See: cars parked brazenly illegally are rarely beaters.
These types of "democratizations" usually leave the poor even worse off, where they have no extra-legal wiggle room (chat with the cop) and no intra-legal resources.
See: Modern credit cards, mobile phone billing, etc.
Look at what redlining hath wrought:
The busiest roads (and thus those most likely to get cameras) are fed by those who are commuting into town to a day job; not by those who live in-town. This immediately creates a bias based on income; the larger the city and the higher the costs of living in the city, the bigger the bias.
These decisions are also made by different groups of people, and a city's elected leadership tends to better reflect the population's diversity than the police department.
Why is there a need for a grace period? The yellow is all the grace period you need. If you speed up for or ignore the yellow with time to stop, you're already breaking the law...
Not that I'm a fan of the system at all - just, if you're going to do it, do it ... u know?
If the signal exhibits a steady yellow indication, vehicular traffic facing the signal shall stop before entering the nearest crosswalk at the intersection or at a limit line when marked, but if the stop cannot be made in safety, a vehicle may be driven cautiously through the intersection.
And I know of at least one case of someone getting a ticket, challenging it in court and losing after failing to stop for the yellow light.Edit: Found the relevant Illinois law 625 ILCS 5 Sec. 11-306 (a)1.:
Vehicular traffic facing a steady circular yellow or yellow arrow signal is thereby warned that the related green movement is being terminated or that a red indication will be exhibited immediately thereafter.
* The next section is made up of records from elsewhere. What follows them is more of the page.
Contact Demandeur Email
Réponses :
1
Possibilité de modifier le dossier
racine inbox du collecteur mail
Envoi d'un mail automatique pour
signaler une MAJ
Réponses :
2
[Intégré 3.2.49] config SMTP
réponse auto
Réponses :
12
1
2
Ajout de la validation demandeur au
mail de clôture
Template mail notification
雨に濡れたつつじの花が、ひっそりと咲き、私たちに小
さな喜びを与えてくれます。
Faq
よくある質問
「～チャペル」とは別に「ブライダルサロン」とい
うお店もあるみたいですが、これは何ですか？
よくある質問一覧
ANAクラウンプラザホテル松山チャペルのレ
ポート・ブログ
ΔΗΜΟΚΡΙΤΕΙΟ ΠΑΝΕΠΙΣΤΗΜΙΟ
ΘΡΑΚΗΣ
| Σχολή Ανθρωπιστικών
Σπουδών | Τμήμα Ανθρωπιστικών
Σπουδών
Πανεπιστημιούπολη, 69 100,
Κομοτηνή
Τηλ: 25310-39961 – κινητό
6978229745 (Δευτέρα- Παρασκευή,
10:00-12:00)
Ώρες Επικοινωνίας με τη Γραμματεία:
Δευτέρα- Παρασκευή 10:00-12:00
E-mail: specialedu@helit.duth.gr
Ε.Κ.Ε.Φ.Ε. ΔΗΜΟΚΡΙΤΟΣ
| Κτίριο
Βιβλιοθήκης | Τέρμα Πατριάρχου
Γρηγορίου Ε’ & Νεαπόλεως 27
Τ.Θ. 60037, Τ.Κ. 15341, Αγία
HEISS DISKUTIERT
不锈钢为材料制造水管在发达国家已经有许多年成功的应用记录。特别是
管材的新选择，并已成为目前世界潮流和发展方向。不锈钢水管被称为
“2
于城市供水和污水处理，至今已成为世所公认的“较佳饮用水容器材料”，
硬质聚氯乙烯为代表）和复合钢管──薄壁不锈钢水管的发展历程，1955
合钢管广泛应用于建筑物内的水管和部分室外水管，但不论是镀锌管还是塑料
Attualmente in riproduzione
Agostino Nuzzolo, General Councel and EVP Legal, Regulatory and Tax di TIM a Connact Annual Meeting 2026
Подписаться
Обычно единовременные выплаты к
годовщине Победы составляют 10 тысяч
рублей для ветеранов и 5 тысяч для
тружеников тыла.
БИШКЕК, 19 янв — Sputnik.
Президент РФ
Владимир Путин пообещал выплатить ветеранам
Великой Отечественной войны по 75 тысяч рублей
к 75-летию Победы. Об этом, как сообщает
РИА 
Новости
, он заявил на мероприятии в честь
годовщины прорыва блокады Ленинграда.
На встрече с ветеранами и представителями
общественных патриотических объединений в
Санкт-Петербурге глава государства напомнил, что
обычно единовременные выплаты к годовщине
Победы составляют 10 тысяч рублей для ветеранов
So still legally defined but it seems in Illinois the yellow is simply a warning signal and does not include a requirement to stop.Well it is much more dangerous to cross an intersection 20 seconds after the light turns red compared to 0.2 seconds.
Maybe it's just where I live but it seems like law enforcement is more focused on revenue generation.
Now I can definitely see how automated enforcement ripe for abuse when there are revenues to be had, and it's concerning when operations like this are given to private companies with little to no transparency. But given those concerns can be resolved, what's the problem at a constitutional level?
OTOH, since you can sue property (for example in asset forfeiture cases), that might not hold any water.
Most of these cameras can't demonstrate that the owner of the car was the one driving at the time. In a criminal court that'd be plenty of reasonable doubt, but red light tickets (at least around here) are handled as civil manners that go to collections agencies if unpaid to circumvent that issue.
They didn't say they thought it was unconstitutional. They said they thought it should be unconstitutional.
http://www.chicagotribune.com/news/ct-red-light-camera-ticke...
If you search around, there's tons of cities that were caught manipulating the timing on the cameras to increase the number of tickets.
Are you going to call the camera into court for questioning? Are they going to let a third party audit the code that runs the timers?
They simply won't be making that 17mm off of people.